Il Consiglio grande e generale non ha approvato la procedura d’urgenza
per l’assestamento di bilancio che comprendeva la ricapitalizzazione

della Cassa di risparmio. Era necessario raggiungere la maggioranza dei
due terzi (39 voti favorevoli), ma i sì sono stati solo 3
2. Il
provvedimento di legge necessita così della seconda lettura.

Il Segretario alle Finanze, Pasquale Valentini, non ha nascosto la sua delusione per il risultato della votazione.

Il
presente provvedimento nasce dall’esigenza ampiamente condivisa con
tutte le forze politiche di individuare idonei strumenti per consentire
un’efficace ripatrimonializzazione della Cassa di Risparmio della
Repubblica di San Marino, primaria banca del Paese che, per effetto
delle dinamiche legate alle vicende giudiziarie italiane del Gruppo
Delta, ha subito negli ultimi anni un importante ridimensionamento
patrimoniale. Il governo è arrivato all’individuazione di una soluzione
che potrà consentire un’efficace e rapido intervento di rafforzamento
patrimoniale della banca.

Tale soluzione prevede la concessione da parte
dello Stato di un finanziamento alla Fondazione San Marino Cassa di
Risparmio Sums pari a 60 milioni di euro, finalizzato a un aumento di
capitale della Cassa di pari importo. L’intervento consentirà, assieme a
un ulteriore aumento di 20 milioni a carico della stessa Fondazione e
della Sums, un incremento patrimoniale della banca di 80 milioni. Lo
Stato acquisirà mezzi finanziari per un pari ammontare attraverso
l’accensione di un contratto di mutuo con la Banca centrale, o in
alternativa, con primario istituto sammarinese o estero.
Stante la
natura dell’intervento si rende quindi necessaria una variazione del
bilancio dello Stato che prevede l’adeguamento dei pertinenti capitoli
di entrata e in uscita per le somme necessarie a consentire, sia
l’erogazione del finanziamento, sia l’acquisizione dei mezzi finanziari.

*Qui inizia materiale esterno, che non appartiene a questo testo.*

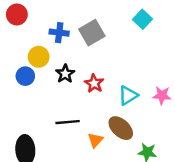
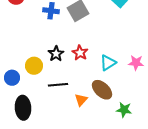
yellow circle: (39, 57) -> (34, 66), moved
black star: (65, 74) -> (56, 54), moved
blue circle: (25, 76) -> (12, 78), moved

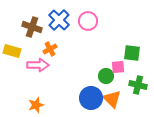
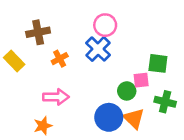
blue cross: (59, 20) -> (98, 49), moved
brown cross: (32, 27) -> (38, 32), turned -30
yellow rectangle: (12, 51) -> (14, 61), turned 30
pink arrow: (38, 65) -> (56, 97), moved

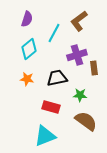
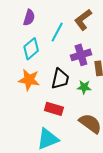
black trapezoid: (57, 78) -> (60, 79), turned 115
orange star: (27, 79) -> (29, 80), size x1.5
green star: (80, 95) -> (84, 87), moved

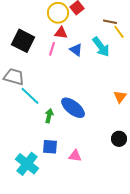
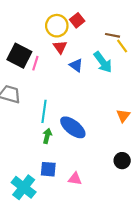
red triangle: (61, 33) -> (60, 47), turned 48
pink line: (52, 49) -> (35, 63), moved
cyan line: (30, 96) -> (44, 111), moved, turned 55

La variazione proposta prevede la riduzione di alcuni stanziamenti che
consentirà di mantenere inalterato l’ammontare del deficit previsionale
2012. L’operazione rappresenta un intervento ponte necessario ad
accompagnare la nostra banca più antica verso un nuovo corso. Come
sottolineato anche dal Fondo monetario internazionale nel corso
dell’ultima missione, il rafforzamento patrimoniale della Cassa
rappresenta un’operazione di sistema. Da sola la banca rappresenta per
dimensioni e numeri il 30% dei volumi del mercato finanziario interno e
la sua clientela è pari al 55% della clientela residente. Questi valori
denotano l’importanza della solidarietà patrimoniale dell’istituto che,
senza gli effetti negativi della vicenda Delta, sarebbe oggi, anche dopo
il forte drenaggio di liquidità provocato dallo scudo fiscale italiano
del 2009, l’istituto con i più ampi margini di performance.
Il Consiglio
ha affrontato più volte il tema della ricapitalizzazione della Cassa di
Risparmio e specifici ordini del giorno votati con ampio consenso hanno
dimostrato la sensibilità di quest’Aula al tema e la volontà di
procedere con interventi concreti come raccomandato dallo stesso Fondo
monetario. La relazione si concludeva con l’invito ad approvare la
procedura d’urgenza che non c’è stata.
Mi rammarica, se pensate che
non c’erano le condizioni per procedere d’urgenza, evitavamo di perdere
tempo. Non avremmo dato questa sensazione alla Cassa che il Consiglio
grande e generale non ritiene urgente l’intervento.
Si dovrà procedere
quindi i due passaggi della prima e seconda lettura, mi auguro non sia
un elemento che possa compromettere il percorso di rilancio della Cassa
di Risparmio.
Mi rincresce si sia scelto come argomento di scontro
politico un tema che richiedeva un altro tipo di responsabilità.